[Brief]
This exercise asks for a copy of each line in the records below with the word "thường" in it.

[Stored data]
***

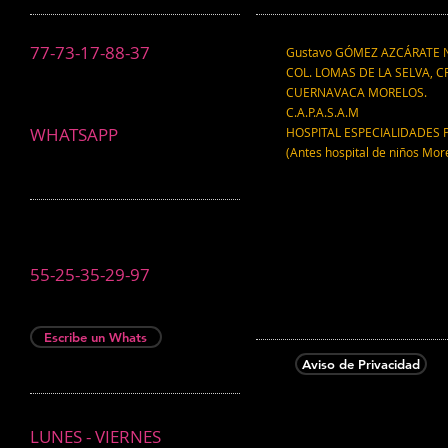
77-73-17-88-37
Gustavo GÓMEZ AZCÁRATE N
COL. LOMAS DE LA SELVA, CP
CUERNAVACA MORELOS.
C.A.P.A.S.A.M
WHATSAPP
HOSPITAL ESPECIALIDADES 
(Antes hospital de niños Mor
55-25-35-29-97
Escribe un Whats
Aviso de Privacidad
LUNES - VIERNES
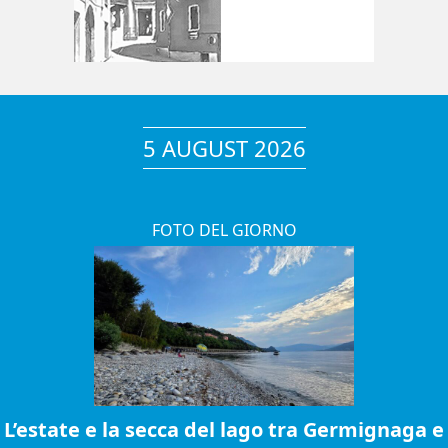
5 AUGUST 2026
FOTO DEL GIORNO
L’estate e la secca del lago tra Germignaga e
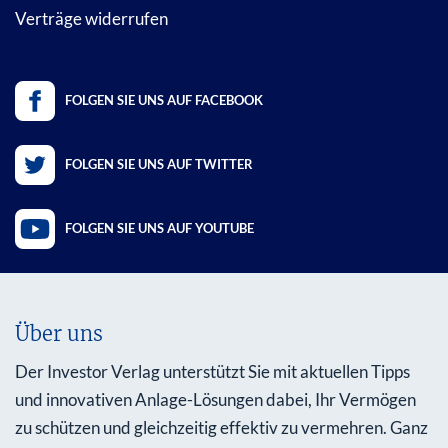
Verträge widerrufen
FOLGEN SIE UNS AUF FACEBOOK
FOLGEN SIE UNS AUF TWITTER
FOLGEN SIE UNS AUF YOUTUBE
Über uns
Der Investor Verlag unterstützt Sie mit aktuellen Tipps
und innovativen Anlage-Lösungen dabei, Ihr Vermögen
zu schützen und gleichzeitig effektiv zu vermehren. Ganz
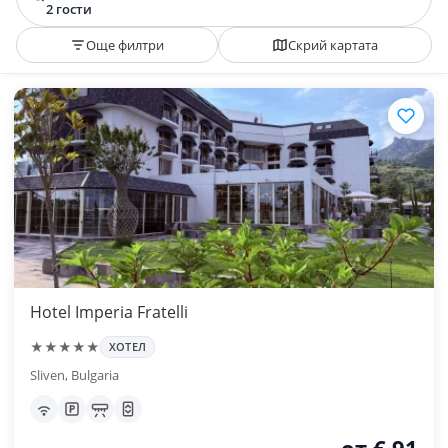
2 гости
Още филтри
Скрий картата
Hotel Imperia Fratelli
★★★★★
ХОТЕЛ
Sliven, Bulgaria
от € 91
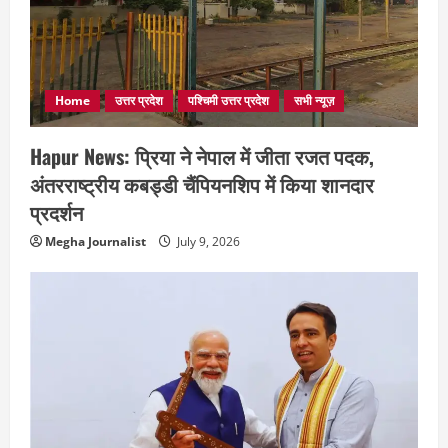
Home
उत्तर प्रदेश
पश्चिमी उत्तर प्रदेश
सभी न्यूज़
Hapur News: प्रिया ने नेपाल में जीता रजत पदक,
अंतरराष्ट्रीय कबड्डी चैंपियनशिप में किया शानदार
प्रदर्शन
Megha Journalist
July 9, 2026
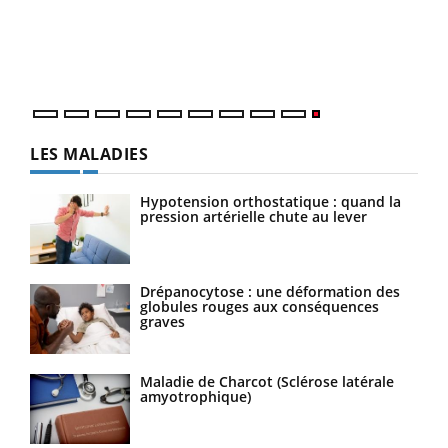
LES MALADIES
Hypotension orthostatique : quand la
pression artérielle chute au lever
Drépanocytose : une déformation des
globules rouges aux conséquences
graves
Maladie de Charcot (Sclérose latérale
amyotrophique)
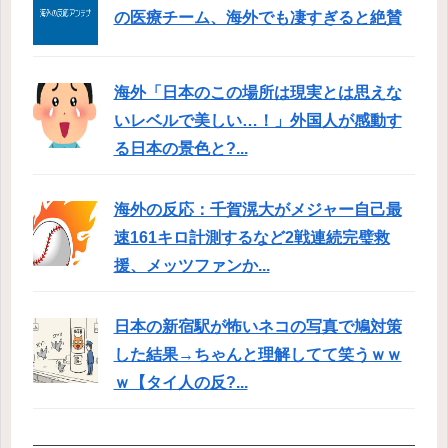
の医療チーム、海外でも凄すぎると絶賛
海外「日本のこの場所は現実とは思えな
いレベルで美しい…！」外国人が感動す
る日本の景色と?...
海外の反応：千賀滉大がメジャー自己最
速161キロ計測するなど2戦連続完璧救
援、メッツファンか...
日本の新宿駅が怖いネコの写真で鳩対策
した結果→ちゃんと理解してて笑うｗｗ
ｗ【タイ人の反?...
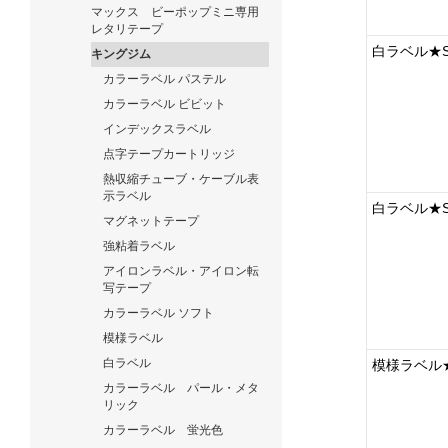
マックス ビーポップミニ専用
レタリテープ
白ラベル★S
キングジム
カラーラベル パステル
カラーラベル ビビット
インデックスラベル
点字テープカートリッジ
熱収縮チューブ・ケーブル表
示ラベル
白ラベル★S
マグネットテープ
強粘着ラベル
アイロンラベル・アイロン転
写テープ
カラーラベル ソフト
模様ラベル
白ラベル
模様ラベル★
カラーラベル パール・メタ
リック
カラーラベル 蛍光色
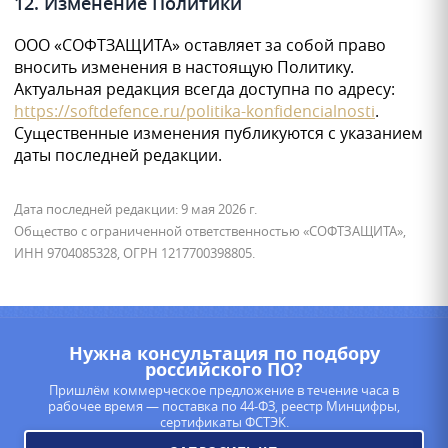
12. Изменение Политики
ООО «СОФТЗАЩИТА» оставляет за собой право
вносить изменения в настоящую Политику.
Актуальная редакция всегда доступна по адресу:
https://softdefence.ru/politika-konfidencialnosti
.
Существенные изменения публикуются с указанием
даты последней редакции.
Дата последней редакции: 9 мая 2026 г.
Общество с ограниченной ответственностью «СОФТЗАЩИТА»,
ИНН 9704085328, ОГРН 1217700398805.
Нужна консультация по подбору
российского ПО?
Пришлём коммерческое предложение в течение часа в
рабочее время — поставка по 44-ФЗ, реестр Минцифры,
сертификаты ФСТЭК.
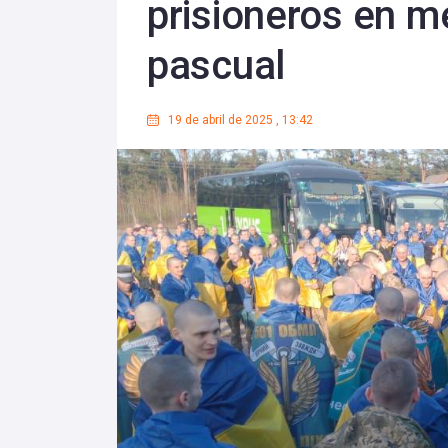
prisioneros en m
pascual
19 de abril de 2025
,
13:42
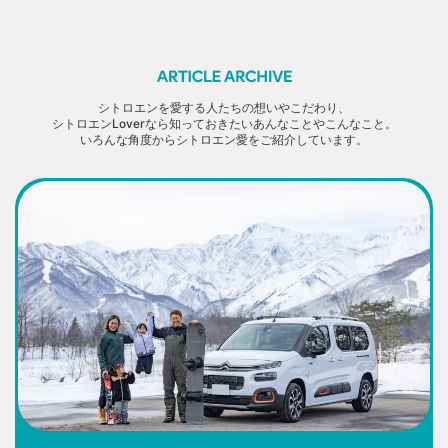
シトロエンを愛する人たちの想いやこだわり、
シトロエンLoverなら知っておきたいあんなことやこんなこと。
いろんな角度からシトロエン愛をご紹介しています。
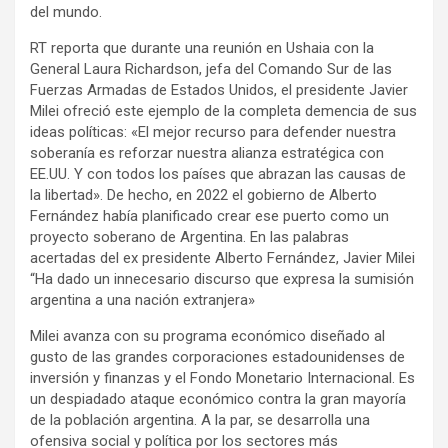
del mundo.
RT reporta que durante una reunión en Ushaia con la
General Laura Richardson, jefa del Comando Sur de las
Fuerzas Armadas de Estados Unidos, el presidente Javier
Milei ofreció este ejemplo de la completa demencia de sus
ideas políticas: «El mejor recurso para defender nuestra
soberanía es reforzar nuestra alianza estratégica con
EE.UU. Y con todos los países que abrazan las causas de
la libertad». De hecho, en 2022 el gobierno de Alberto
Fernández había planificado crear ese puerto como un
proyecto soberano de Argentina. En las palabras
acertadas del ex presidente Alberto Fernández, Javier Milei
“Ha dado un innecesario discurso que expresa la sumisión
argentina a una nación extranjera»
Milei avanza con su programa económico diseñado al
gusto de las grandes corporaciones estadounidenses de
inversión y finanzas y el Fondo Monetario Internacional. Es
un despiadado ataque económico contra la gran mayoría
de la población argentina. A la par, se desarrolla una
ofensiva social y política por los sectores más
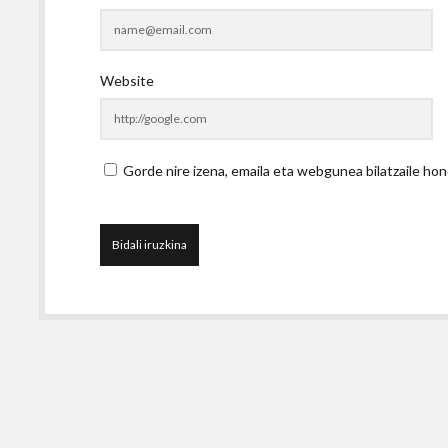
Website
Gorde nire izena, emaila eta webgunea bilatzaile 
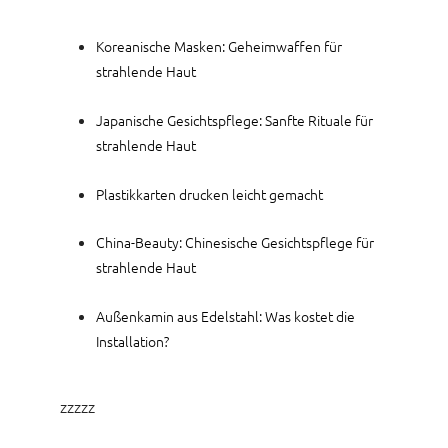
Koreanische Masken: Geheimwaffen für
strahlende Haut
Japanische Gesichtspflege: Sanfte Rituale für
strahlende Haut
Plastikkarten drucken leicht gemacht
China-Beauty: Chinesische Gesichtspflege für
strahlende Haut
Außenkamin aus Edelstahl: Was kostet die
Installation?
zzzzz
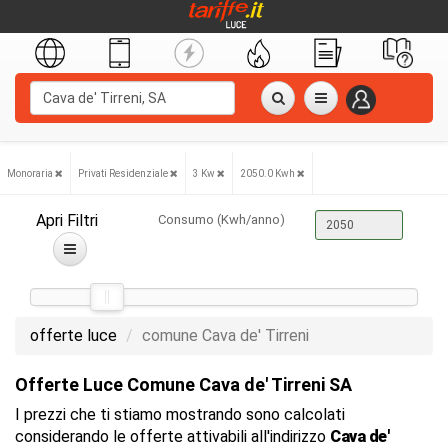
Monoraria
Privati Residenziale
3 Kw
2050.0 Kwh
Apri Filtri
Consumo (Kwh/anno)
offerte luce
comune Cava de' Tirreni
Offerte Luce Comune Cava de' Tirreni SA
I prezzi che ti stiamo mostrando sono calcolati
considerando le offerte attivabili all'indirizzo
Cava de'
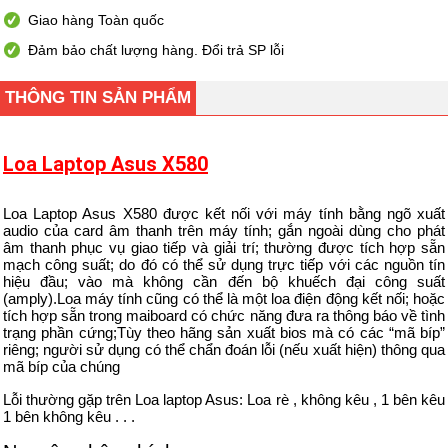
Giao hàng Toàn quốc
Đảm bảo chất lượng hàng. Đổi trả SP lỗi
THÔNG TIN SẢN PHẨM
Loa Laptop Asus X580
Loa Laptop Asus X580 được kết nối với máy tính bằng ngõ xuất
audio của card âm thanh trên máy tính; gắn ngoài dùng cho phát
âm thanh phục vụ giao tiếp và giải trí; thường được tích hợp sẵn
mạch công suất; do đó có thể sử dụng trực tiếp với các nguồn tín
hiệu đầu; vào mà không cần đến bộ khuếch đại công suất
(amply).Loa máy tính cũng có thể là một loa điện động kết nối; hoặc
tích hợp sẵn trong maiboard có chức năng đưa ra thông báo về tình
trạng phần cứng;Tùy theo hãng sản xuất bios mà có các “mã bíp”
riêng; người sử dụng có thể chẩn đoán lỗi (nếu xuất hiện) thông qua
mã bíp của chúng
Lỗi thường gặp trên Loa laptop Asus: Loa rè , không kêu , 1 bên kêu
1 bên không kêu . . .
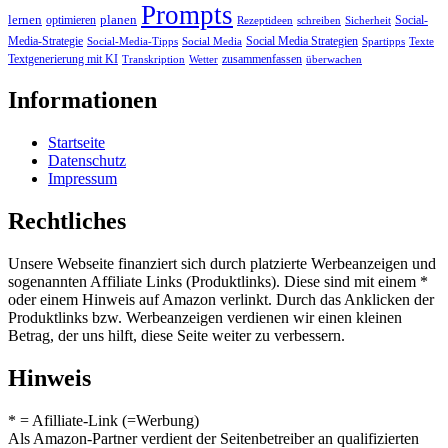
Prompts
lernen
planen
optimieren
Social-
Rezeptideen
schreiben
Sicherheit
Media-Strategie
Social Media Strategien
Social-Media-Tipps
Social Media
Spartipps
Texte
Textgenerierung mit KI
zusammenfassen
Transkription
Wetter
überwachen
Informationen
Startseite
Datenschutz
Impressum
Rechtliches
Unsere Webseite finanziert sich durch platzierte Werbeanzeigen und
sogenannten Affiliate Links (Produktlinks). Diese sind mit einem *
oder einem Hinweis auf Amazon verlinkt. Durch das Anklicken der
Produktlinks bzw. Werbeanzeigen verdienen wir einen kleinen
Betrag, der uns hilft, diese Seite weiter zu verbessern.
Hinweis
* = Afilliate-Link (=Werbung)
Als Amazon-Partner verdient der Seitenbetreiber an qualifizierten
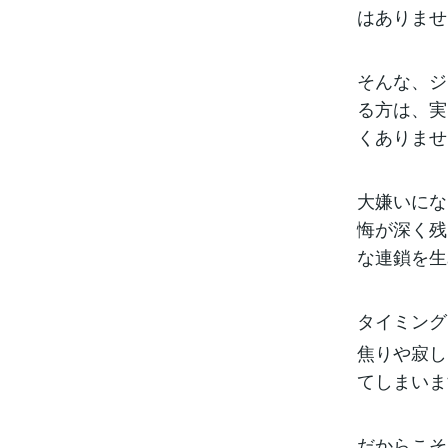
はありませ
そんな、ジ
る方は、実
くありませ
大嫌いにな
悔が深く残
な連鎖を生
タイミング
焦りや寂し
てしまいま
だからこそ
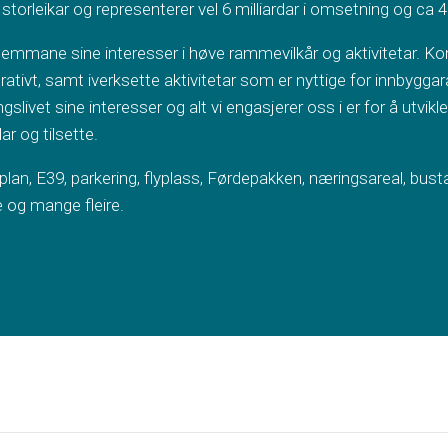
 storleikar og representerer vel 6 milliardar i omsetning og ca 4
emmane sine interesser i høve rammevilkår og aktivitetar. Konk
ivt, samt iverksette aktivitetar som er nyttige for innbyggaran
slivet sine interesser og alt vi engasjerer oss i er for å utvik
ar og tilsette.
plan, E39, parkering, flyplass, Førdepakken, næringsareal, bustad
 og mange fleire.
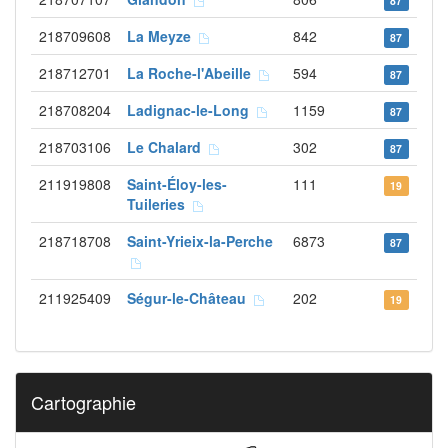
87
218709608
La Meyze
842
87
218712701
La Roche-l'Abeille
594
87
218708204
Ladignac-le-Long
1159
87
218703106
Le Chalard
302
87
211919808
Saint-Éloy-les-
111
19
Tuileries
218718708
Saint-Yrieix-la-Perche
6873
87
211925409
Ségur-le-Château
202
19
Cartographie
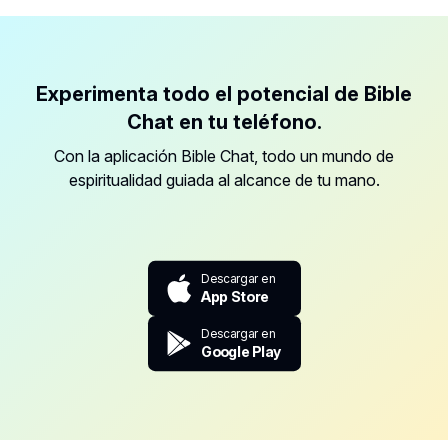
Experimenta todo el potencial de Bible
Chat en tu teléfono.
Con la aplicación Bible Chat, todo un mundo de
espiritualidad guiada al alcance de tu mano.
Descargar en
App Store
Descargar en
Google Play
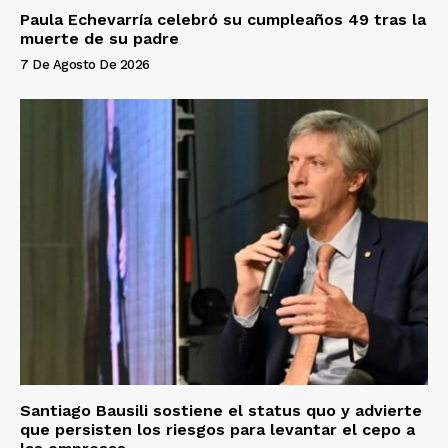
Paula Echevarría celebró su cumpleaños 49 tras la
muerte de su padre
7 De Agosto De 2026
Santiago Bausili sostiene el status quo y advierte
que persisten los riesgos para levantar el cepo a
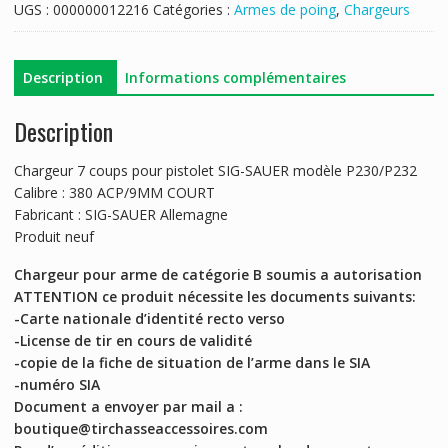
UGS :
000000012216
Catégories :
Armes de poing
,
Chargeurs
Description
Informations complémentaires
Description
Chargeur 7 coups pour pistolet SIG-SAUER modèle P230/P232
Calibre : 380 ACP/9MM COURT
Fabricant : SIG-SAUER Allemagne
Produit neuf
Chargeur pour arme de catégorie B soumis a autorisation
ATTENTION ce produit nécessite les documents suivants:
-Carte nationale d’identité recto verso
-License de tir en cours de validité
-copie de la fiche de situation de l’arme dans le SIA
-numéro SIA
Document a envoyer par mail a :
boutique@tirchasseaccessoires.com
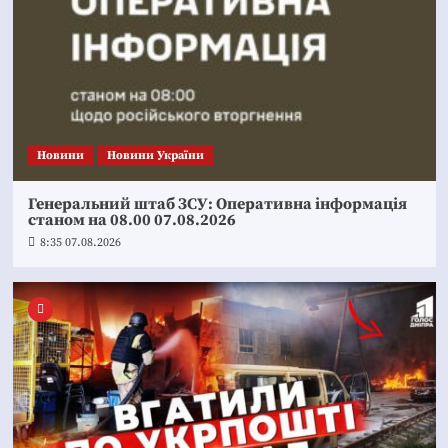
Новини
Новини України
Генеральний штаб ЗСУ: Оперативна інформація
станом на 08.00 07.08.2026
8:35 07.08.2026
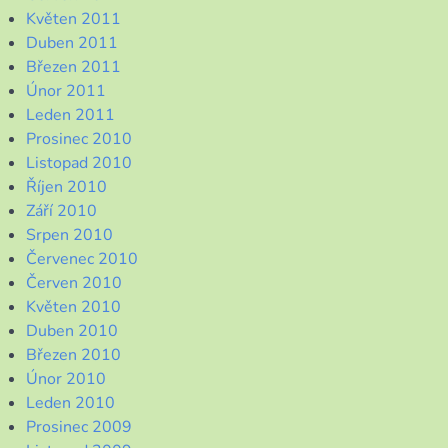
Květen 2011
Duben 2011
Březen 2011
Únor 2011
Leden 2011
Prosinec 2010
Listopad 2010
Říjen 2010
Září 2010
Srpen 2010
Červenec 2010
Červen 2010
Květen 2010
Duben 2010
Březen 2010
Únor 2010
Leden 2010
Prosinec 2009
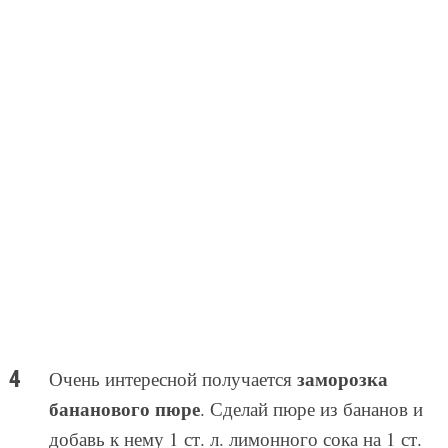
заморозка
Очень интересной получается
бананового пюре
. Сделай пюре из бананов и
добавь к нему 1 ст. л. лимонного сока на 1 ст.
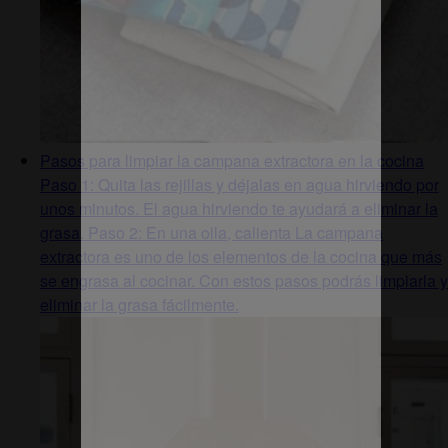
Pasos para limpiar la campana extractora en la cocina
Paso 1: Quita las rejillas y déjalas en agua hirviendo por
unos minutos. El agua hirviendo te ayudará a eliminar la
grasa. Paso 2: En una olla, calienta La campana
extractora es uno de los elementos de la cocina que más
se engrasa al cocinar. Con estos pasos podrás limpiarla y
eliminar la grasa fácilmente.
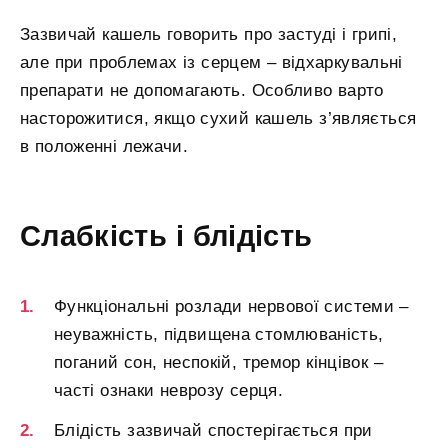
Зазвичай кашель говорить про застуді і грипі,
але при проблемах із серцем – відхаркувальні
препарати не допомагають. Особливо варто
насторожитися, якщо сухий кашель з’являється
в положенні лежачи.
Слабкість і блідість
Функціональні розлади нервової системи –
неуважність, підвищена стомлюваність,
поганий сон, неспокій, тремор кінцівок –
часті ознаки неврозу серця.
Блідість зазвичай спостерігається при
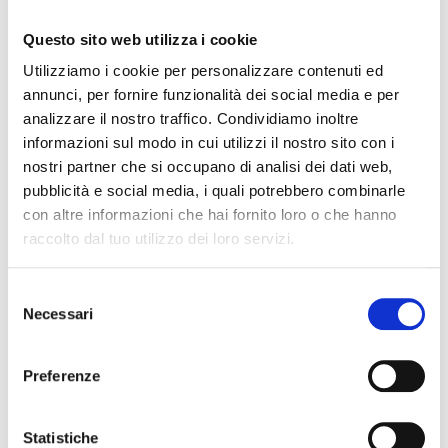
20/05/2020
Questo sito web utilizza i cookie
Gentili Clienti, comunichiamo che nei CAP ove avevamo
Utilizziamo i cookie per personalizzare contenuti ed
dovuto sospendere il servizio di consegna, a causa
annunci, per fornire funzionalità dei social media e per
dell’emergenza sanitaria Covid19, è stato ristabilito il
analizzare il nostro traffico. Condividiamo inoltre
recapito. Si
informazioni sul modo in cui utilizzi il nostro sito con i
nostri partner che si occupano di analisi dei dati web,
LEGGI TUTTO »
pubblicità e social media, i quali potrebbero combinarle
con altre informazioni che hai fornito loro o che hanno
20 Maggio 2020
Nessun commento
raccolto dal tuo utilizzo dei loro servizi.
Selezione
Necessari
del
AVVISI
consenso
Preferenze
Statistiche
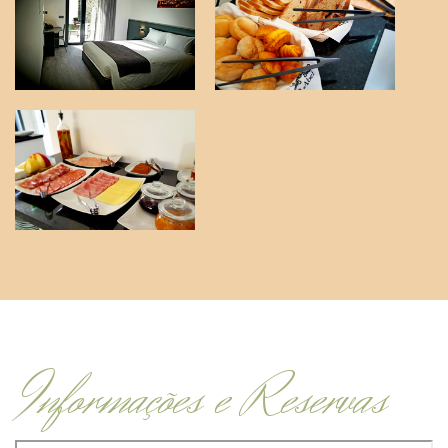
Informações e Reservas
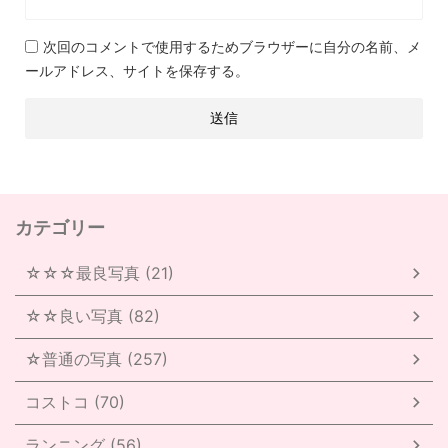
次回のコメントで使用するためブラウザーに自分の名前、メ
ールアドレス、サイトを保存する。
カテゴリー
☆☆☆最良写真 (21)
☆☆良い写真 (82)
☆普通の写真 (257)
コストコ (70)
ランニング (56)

***

[Answer section]
âm thanh phục vụ giao tiếp và giải trí; thường được tích hợp sẵn
Lỗi thường gặp trên Loa laptop Asus: Loa rè , không kêu , 1 bên kêu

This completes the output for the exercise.